[Recorded data — start]

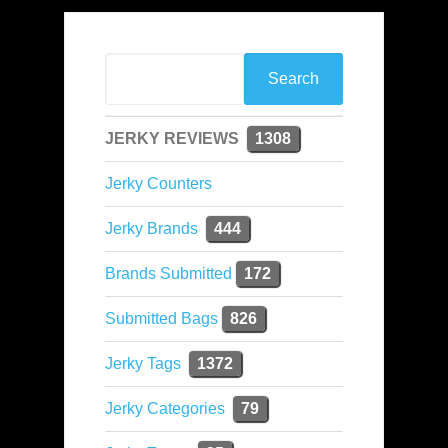
JERKY REVIEWS
1308
Jerky Counters
Jerky Brands
444
Brands Submitted
172
Submitted Bags
826
Jerky Tags
1372
Jerky Categories
79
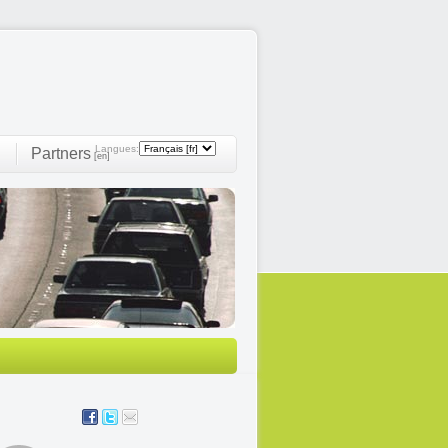
Langues:
Partners
]
[en]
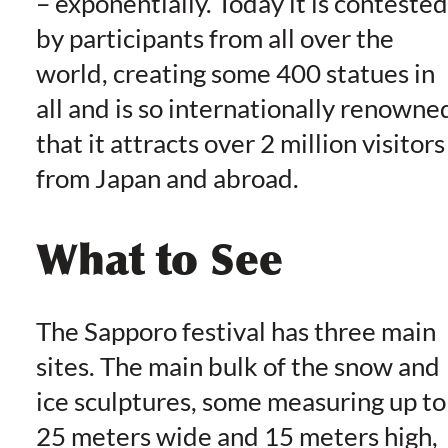
– exponentially. Today it is contested
by participants from all over the
world, creating some 400 statues in
all and is so internationally renowne
that it attracts over 2 million visitors
from Japan and abroad.
What to See
The Sapporo festival has three main
sites. The main bulk of the snow and
ice sculptures, some measuring up to
25 meters wide and 15 meters high,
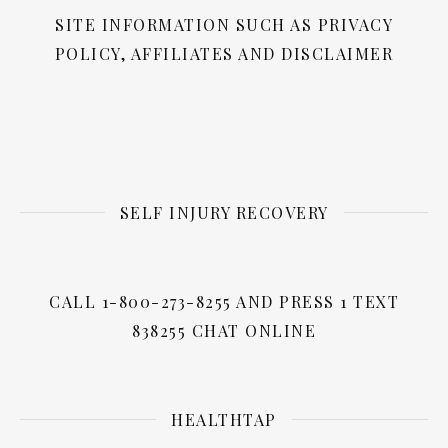
SITE INFORMATION SUCH AS PRIVACY
POLICY, AFFILIATES AND DISCLAIMER
SELF INJURY RECOVERY
CALL 1-800-273-8255 AND PRESS 1 TEXT
838255 CHAT ONLINE
HEALTHTAP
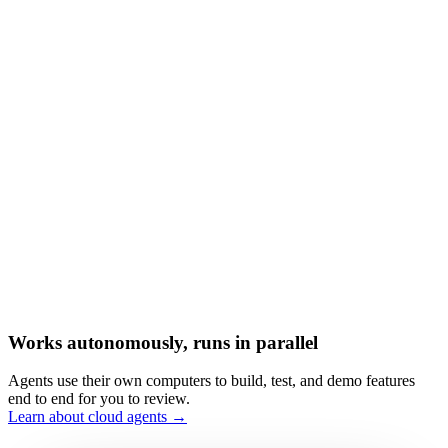
Works autonomously, runs in parallel
Agents use their own computers to build, test, and demo features
end to end for you to review.
Learn about cloud agents →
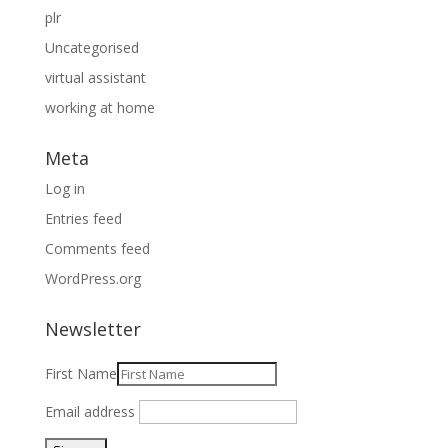
plr
Uncategorised
virtual assistant
working at home
Meta
Log in
Entries feed
Comments feed
WordPress.org
Newsletter
First Name
Email address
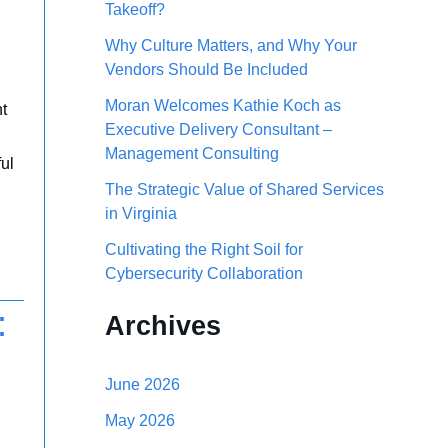
Takeoff?
h
Why Culture Matters, and Why Your
f
Vendors Should Be Included
o
Moran Welcomes Kathie Koch as
nt
r
Executive Delivery Consultant –
Management Consulting
:
ful
The Strategic Value of Shared Services
in Virginia
Cultivating the Right Soil for
Cybersecurity Collaboration
:
Archives
June 2026
May 2026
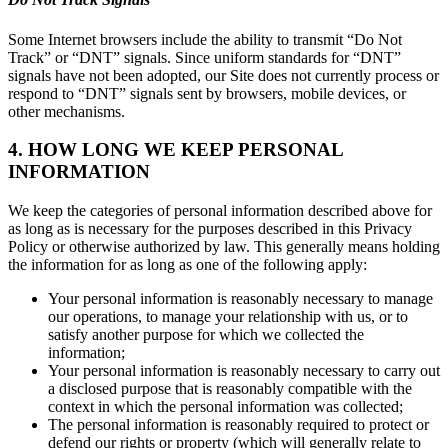
Some Internet browsers include the ability to transmit “Do Not
Track” or “DNT” signals. Since uniform standards for “DNT”
signals have not been adopted, our Site does not currently process or
respond to “DNT” signals sent by browsers, mobile devices, or
other mechanisms.
4. HOW LONG WE KEEP PERSONAL
INFORMATION
We keep the categories of personal information described above for
as long as is necessary for the purposes described in this Privacy
Policy or otherwise authorized by law. This generally means holding
the information for as long as one of the following apply:
Your personal information is reasonably necessary to manage
our operations, to manage your relationship with us, or to
satisfy another purpose for which we collected the
information;
Your personal information is reasonably necessary to carry out
a disclosed purpose that is reasonably compatible with the
context in which the personal information was collected;
The personal information is reasonably required to protect or
defend our rights or property (which will generally relate to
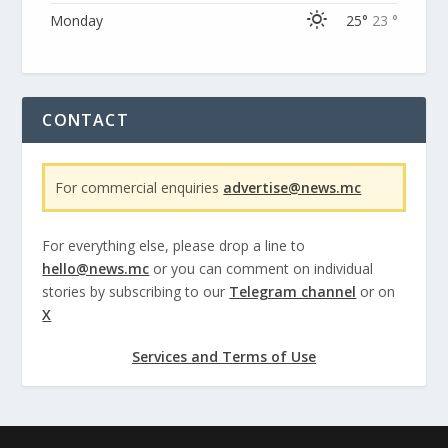
Monday
25°
23 °
CONTACT
For commercial enquiries
advertise@news.mc
For everything else, please drop a line to
hello@news.mc
or you can comment on individual
stories by subscribing to our
Telegram channel
or on
X
Services and Terms of Use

[Recorded data — finish]

Problem details »
Set down the material above word for word and skip its pictures.

Expected output »
JERKY REVIEWS
1308
Jerky Counters
Jerky Brands
444
Brands Submitted
172
Submitted Bags
826
Jerky Tags
1372
Jerky Categories
79
Langues:
Partners
]
[en]
– exponentially. Today it is contested
by participants from all over the
world, creating some 400 statues in
all and is so internationally renowne
that it attracts over 2 million visitors
from Japan and abroad.
What to See
The Sapporo festival has three main
sites. The main bulk of the snow and
ice sculptures, some measuring up to
25 meters wide and 15 meters high,
SITE INFORMATION SUCH AS PRIVACY
POLICY, AFFILIATES AND DISCLAIMER
SELF INJURY RECOVERY
CALL 1-800-273-8255 AND PRESS 1 TEXT
838255 CHAT ONLINE
HEALTHTAP
Works autonomously, runs in parallel
Agents use their own computers to build, test, and demo features
end to end for you to review.
Learn about cloud agents →
plr
Uncategorised
virtual assistant
working at home
Meta
Log in
Entries feed
Comments feed
WordPress.org
Newsletter
First Name
Email address
Takeoff?
h
Why Culture Matters, and Why Your
f
Vendors Should Be Included
o
Moran Welcomes Kathie Koch as
nt
r
Executive Delivery Consultant –
Management Consulting
:
ful
The Strategic Value of Shared Services
in Virginia
Cultivating the Right Soil for
Cybersecurity Collaboration
:
Archives
June 2026
May 2026
Some Internet browsers include the ability to transmit “Do Not
Track” or “DNT” signals. Since uniform standards for “DNT”
signals have not been adopted, our Site does not currently process or
respond to “DNT” signals sent by browsers, mobile devices, or
other mechanisms.
4. HOW LONG WE KEEP PERSONAL
INFORMATION
We keep the categories of personal information described above for
as long as is necessary for the purposes described in this Privacy
Policy or otherwise authorized by law. This generally means holding
the information for as long as one of the following apply:
Your personal information is reasonably necessary to manage
our operations, to manage your relationship with us, or to
satisfy another purpose for which we collected the
information;
Your personal information is reasonably necessary to carry out
a disclosed purpose that is reasonably compatible with the
context in which the personal information was collected;
The personal information is reasonably required to protect or
defend our rights or property (which will generally relate to
Monday
25°
23 °
CONTACT
For commercial enquiries
advertise@news.mc
For everything else, please drop a line to
hello@news.mc
or you can comment on individual
stories by subscribing to our
Telegram channel
or on
X
Services and Terms of Use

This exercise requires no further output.